### Your goal
Whenever an image turns up, omit it and return the remaining data exactly.

### Records for processing

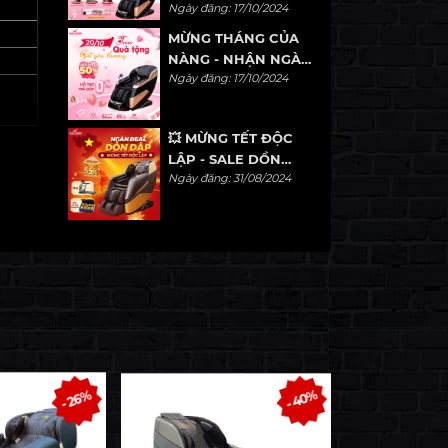
Ngày đăng: 17/10/2024
1 TẶNG 1
MỪNG THÁNG CỦA
NÀNG - NHẬN NGÀN
Ngày đăng: 17/10/2024
ƯU ĐÃI
💥 MỪNG TẾT ĐỘC
LẬP - SALE DỒN
Ngày đăng: 31/08/2024
DẬP 💥
- 40%
- 26%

### Answer to this exercise
Ngày đăng: 17/10/2024
1 TẶNG 1
MỪNG THÁNG CỦA
NÀNG - NHẬN NGÀN
Ngày đăng: 17/10/2024
ƯU ĐÃI
💥 MỪNG TẾT ĐỘC
LẬP - SALE DỒN
Ngày đăng: 31/08/2024
DẬP 💥
- 40%
- 26%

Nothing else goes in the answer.